### Task item
The answer must be an exact printing of every record below, with the pictures omitted.

======== Source data ========

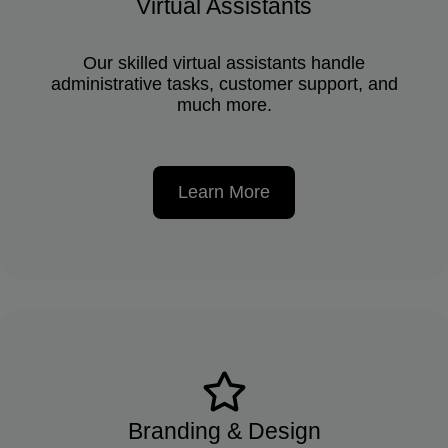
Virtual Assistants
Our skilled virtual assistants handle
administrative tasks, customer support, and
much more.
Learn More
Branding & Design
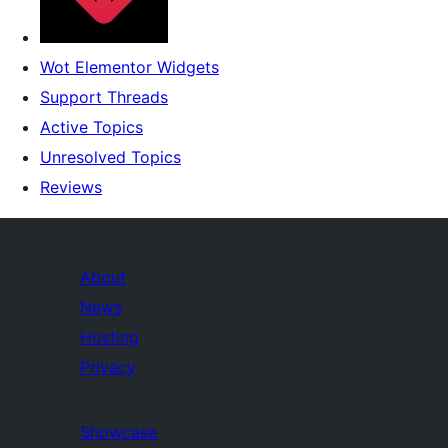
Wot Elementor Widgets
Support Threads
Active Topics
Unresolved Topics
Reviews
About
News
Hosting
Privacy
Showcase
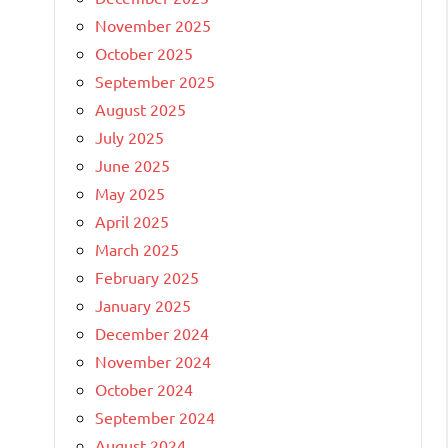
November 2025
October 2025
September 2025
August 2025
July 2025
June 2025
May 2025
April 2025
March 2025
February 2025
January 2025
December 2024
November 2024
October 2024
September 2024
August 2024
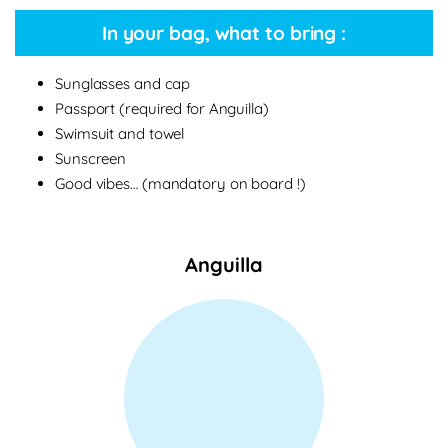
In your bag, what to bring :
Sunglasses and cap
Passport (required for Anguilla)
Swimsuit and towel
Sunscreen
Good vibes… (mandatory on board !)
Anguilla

========

### Response to this exercise
Virtual Assistants
Our skilled virtual assistants handle
administrative tasks, customer support, and
much more.
Learn More
Branding & Design
Wot Elementor Widgets
Support Threads
Active Topics
Unresolved Topics
Reviews
About
News
Hosting
Privacy
Showcase
November 2025
October 2025
September 2025
August 2025
July 2025
June 2025
May 2025
April 2025
March 2025
February 2025
January 2025
December 2024
November 2024
October 2024
September 2024
August 2024
In your bag, what to bring :
Sunglasses and cap
Passport (required for Anguilla)
Swimsuit and towel
Sunscreen
Good vibes… (mandatory on board !)
Anguilla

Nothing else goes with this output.